Erdogan's government is also violently targeting the actual and supposed supporters of Fethullah Gülen, a Turkish Muslim preacher who fled to the US in 1999, and who the government claims was behind a 2016 coup attempt. For alleged connections with the Gülen movement, tens of thousands of people have been dismissed from their jobs, imprisoned, and tortured in prison or while in police custody.
The number of those seeking help from the Human Rights Foundation of Turkey has reached a 30-year peak. According to the "2021 Treatment and Rehabilitation Centers Report" published by the HRFT, 984 people went to the foundation because they or one of their relatives were tortured or ill-treated. Of them, 616 said that they were tortured in 2021, and 211 stated that they were tortured between 2016 and 2020. According to the report, they were tortured either during police detention, in the streets, during public demonstrations, or in police headquarters.
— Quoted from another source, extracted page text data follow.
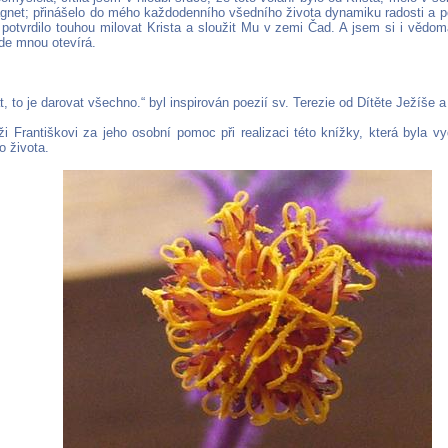
agnet; přinášelo do mého každodenního všedního života dynamiku radosti a p
 potvrdilo touhou milovat Krista a sloužit Mu v zemi Čad. A jsem si i věd
ede mnou otevírá.
at, to je darovat všechno.“ byl inspirován poezií sv. Terezie od Dítěte Ježíše 
ži Františkovi za jeho osobní pomoc při realizaci této knížky, která byla 
 života.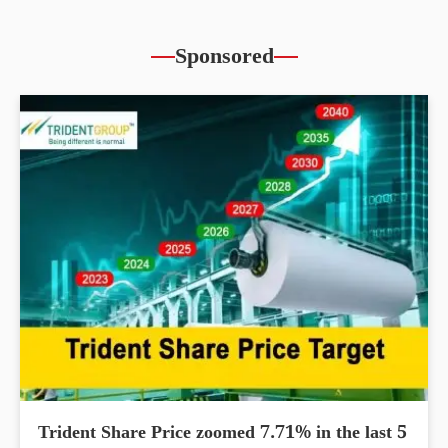
Sponsored
Trident Share Price zoomed 7.71% in the last 5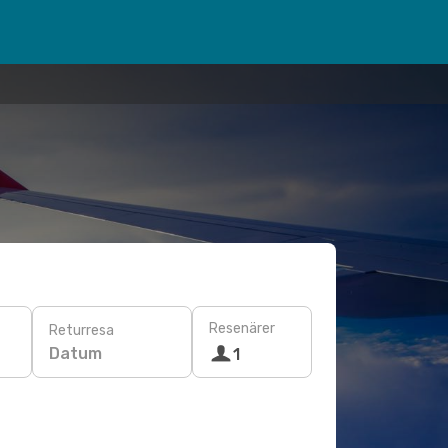
Resenärer
Returresa
Datum
1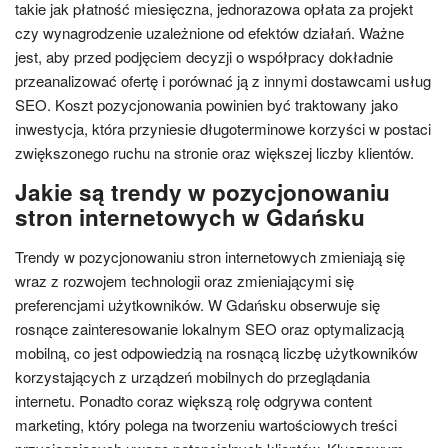
takie jak płatność miesięczna, jednorazowa opłata za projekt
czy wynagrodzenie uzależnione od efektów działań. Ważne
jest, aby przed podjęciem decyzji o współpracy dokładnie
przeanalizować ofertę i porównać ją z innymi dostawcami usług
SEO. Koszt pozycjonowania powinien być traktowany jako
inwestycja, która przyniesie długoterminowe korzyści w postaci
zwiększonego ruchu na stronie oraz większej liczby klientów.
Jakie są trendy w pozycjonowaniu
stron internetowych w Gdańsku
Trendy w pozycjonowaniu stron internetowych zmieniają się
wraz z rozwojem technologii oraz zmieniającymi się
preferencjami użytkowników. W Gdańsku obserwuje się
rosnące zainteresowanie lokalnym SEO oraz optymalizacją
mobilną, co jest odpowiedzią na rosnącą liczbę użytkowników
korzystających z urządzeń mobilnych do przeglądania
internetu. Ponadto coraz większą rolę odgrywa content
marketing, który polega na tworzeniu wartościowych treści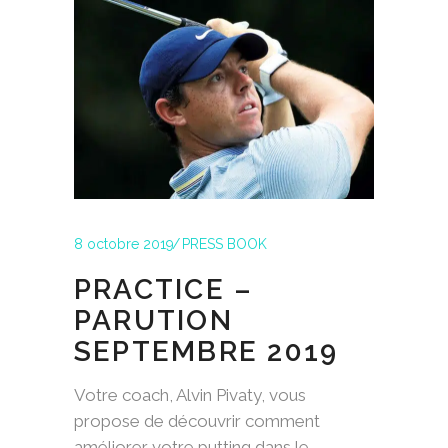
8 octobre 2019
PRESS BOOK
PRACTICE –
PARUTION
SEPTEMBRE 2019
Votre coach, Alvin Pivaty, vous
propose de découvrir comment
améliorer votre putting dans le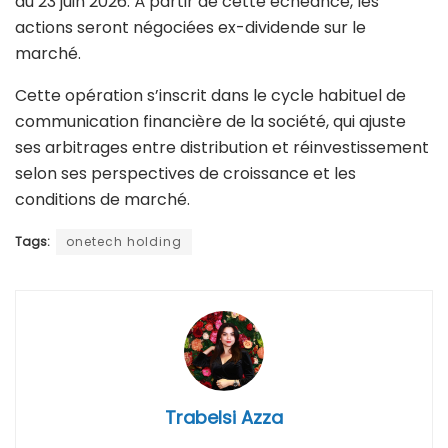
au 23 juin 2026. À partir de cette échéance, les
actions seront négociées ex-dividende sur le
marché.
Cette opération s’inscrit dans le cycle habituel de
communication financière de la société, qui ajuste
ses arbitrages entre distribution et réinvestissement
selon ses perspectives de croissance et les
conditions de marché.
Tags:
onetech holding
Trabelsi Azza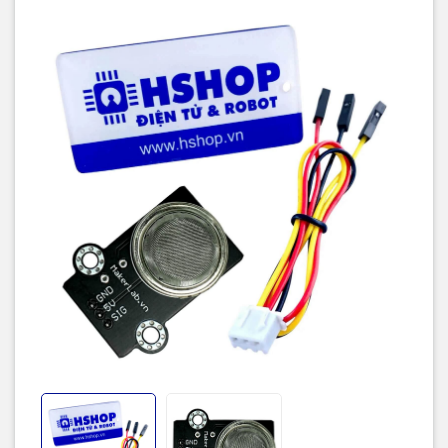
Hướng dẫn sử dụng.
For Turkish government officials to accuse Europe of racism, discrimination or Islamophobia, while Turkish authorities victimize hundreds of thousands of their own citizens, is beyond hypocritical. It is not in Europe that Turks, Kurds and other Muslims are exposed to torture, rights abuses and other illegal acts. It is the government of Turkey that is violating and abusing their own citizens for either thinking differently or belonging to an ethnic or religious group of which the government is not fond.
Uzay Bulut, a Turkish journalist, is a Distinguished Senior Fellow at the Gatestone Institute.